Bones of Faerie
- Author: Janni Lee Simner
- Publisher: Random House Books for Young Readers
- Publication date: January 27, 2009
- ISBN: 978-0-375-84563-5
- Followed by: Faerie Winter (2011)

= Bones of Faerie =

2003 young adult fantasy novel by Janni Lee Simner

Bones of Faerie is a 2009 young adult fantasy novel by American author Janni Lee Simner. It is about a girl named Liza, who lives in a post-apocalyptic world where a war between faerie and humans has left behind a devastated planet. What humans are left fear the effects of the Faeries power so much that they will kill anyone touched by magic.

== Plot summary ==
The war between humanity and Faerie devastated both sides. Nothing has been seen or heard from Faerie since, but in the human world, some magic remains embedded in nature. Corn resists being harvested; dandelions have thorns. Trees terrorize villagers, and the town where Liza lives is surrounded by a forest that seems alive and will kill anyone who goes near. But Liza believes her father can protect their town. He does so by electing himself town leader and laying down strict rules, the most important being that any trace of magic must be destroyed, no matter where it is found.

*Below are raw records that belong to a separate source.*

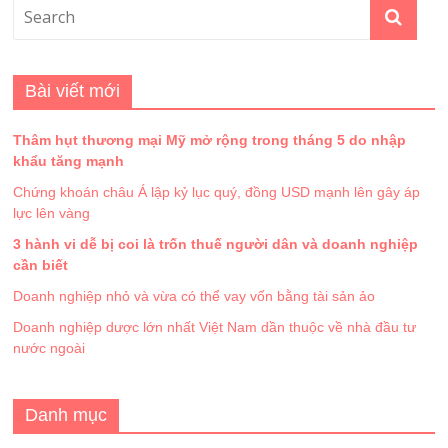
Bài viết mới
Thâm hụt thương mại Mỹ mở rộng trong tháng 5 do nhập
khẩu tăng mạnh
Chứng khoán châu Á lập kỷ lục quý, đồng USD mạnh lên gây áp
lực lên vàng
3 hành vi dễ bị coi là trốn thuế người dân và doanh nghiệp
cần biết
Doanh nghiệp nhỏ và vừa có thể vay vốn bằng tài sản ảo
Doanh nghiệp dược lớn nhất Việt Nam dần thuộc về nhà đầu tư
nước ngoài
Danh mục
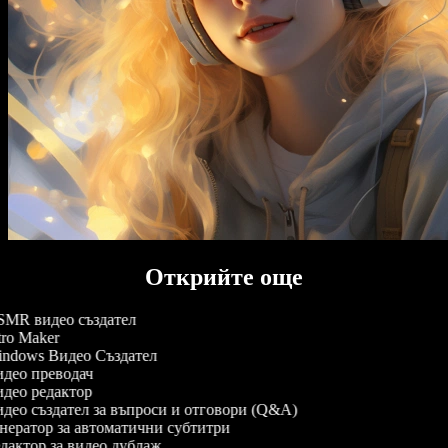
Открийте още
MR видео създател
tro Maker
ndows Видео Създател
део преводач
део редактор
део създател за въпроси и отговори (Q&A)
нератор за автоматични субтитри
дактор за видео дублаж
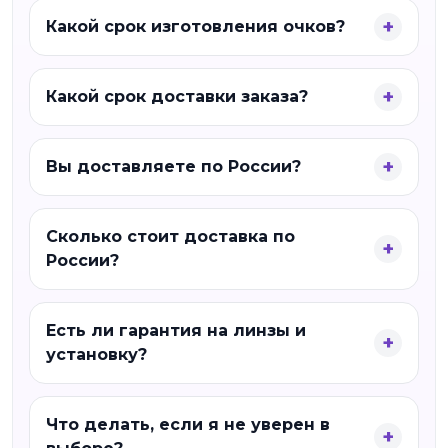
Какой срок изготовления очков?
Какой срок доставки заказа?
Вы доставляете по России?
Сколько стоит доставка по
России?
Есть ли гарантия на линзы и
установку?
Что делать, если я не уверен в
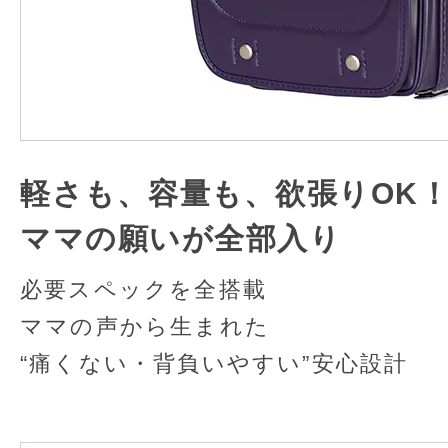
軽さも、容量も、欲張りOK
ママの願いが全部入り
必要スペックを全搭載
ママの声から生まれた
“痛くない・背負いやすい”安心設計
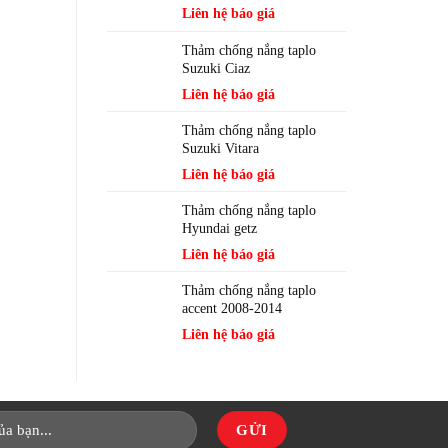
Liên hệ báo giá
Thảm chống nắng taplo
Suzuki Ciaz
Liên hệ báo giá
Thảm chống nắng taplo
Suzuki Vitara
Liên hệ báo giá
Thảm chống nắng taplo
Hyundai getz
Liên hệ báo giá
Thảm chống nắng taplo
accent 2008-2014
Liên hệ báo giá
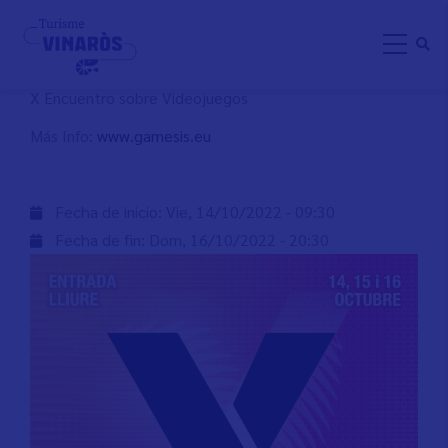
Pasar
GÀMESIS VINARÒS 2K22
al
contenido
principal
X Encuentro sobre Videojuegos
Más Info:
www.gamesis.eu
Fecha de inicio:
Vie, 14/10/2022 - 09:30
Fecha de fin:
Dom, 16/10/2022 - 20:30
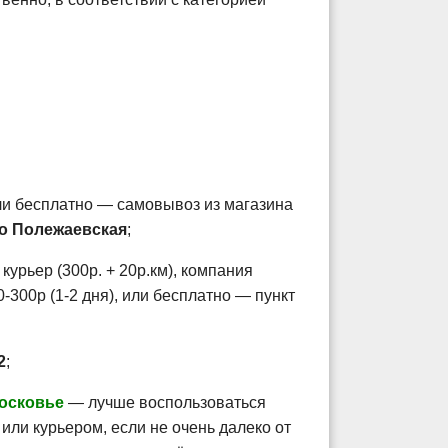
ли бесплатно — самовывоз из магазина
тро Полежаевская
;
курьер (300р. + 20р.км), компания
300р (1-2 дня), или бесплатно — пункт
2
;
осковье
— лучше воспользоваться
или курьером, если не очень далеко от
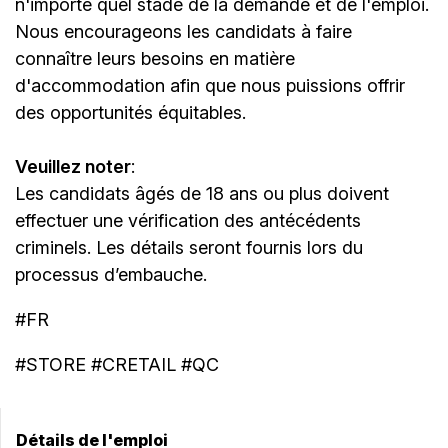
n'importe quel stade de la demande et de l'emploi.
Nous encourageons les candidats à faire
connaître leurs besoins en matière
d'accommodation afin que nous puissions offrir
des opportunités équitables.
Veuillez noter
:
Les candidats âgés de 18 ans ou plus doivent
effectuer une vérification des antécédents
criminels. Les détails seront fournis lors du
processus d’embauche.
#FR
#STORE #CRETAIL #QC
Détails de l'emploi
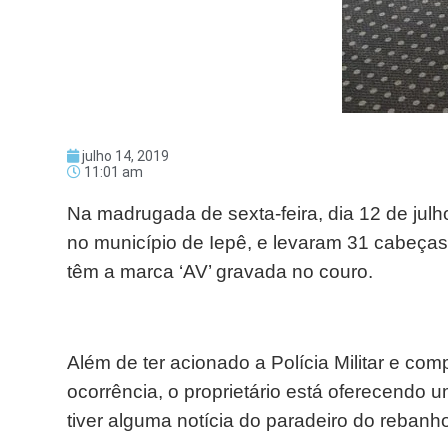
julho 14, 2019
11:01 am
Na madrugada de sexta-feira, dia 12 de jul
no município de Iepê, e levaram 31 cabeças
têm a marca ‘AV’ gravada no couro.
Além de ter acionado a Polícia Militar e comp
ocorrência, o proprietário está oferecendo
tiver alguma notícia do paradeiro do rebanh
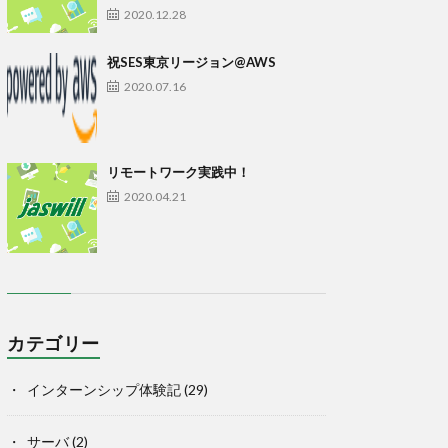
2020.12.28
祝SES東京リージョン@AWS
2020.07.16
リモートワーク実践中！
2020.04.21
カテゴリー
インターンシップ体験記
(29)
サーバ
(2)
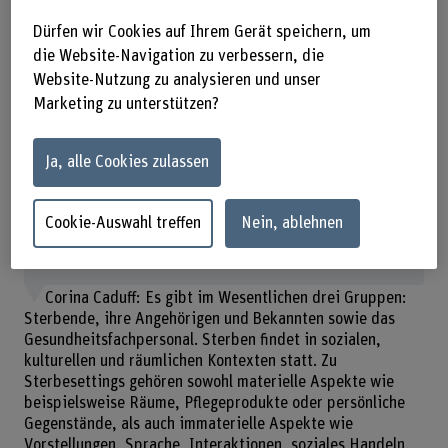
Dürfen wir Cookies auf Ihrem Gerät speichern, um
die Website-Navigation zu verbessern, die
Website-Nutzung zu analysieren und unser
Zum Thema: Stadtfestival «Endlich menschlich» vom
19. bis 27. Oktober 2024
Marketing zu unterstützen?
Infos einblenden
Ja, alle Cookies zulassen
Cookie-Auswahl treffen
Nein, ablehnen
Wer gestaltet denn nun das Sterben wie und für wen?
Corina Caduff: Es gibt im Wesentlichen drei Gruppen:
Sterbende, ihre Angehörigen und Bekannten sowie das
Gesundheitsfachpersonal. Sterben findet in sozialen,
kulturellen und räumlichen Kontexten statt. Zu
Sterbesettings gehören sowohl materielle Aspekte wie
beispielsweise Räume, Pflegeprodukte oder persönliche
Gegenstände, als auch immaterielle Aspekte wie
Vorstellungen, Sprache, Interaktionen, soziales Handeln.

Then Liza's sister is born with faerie magic, and Liza's father leaves the baby on a hillside to die. Later, when her mother runs away into the forest, leaving Liza with her abusive father. Liza then discovers she has the faerie ability to see into the past, and into the future, she must flee. With a magic shadow following her and an unwanted companion, she will try to journey to the Faerie world.

==Reception==
Bones of Faerie was on the Spring 2009 Children's Indie Next List, and was a 2010 Best Books For Young Adults nominee, and a Popular Paperbacks for Young Adults nominee.

==Sequels==
Bones of Faerie is the first book in a trilogy. The second book, Faerie Winter, was published April 5, 2011. The third and final book of the trilogy, Faerie After, was released May 28, 2013.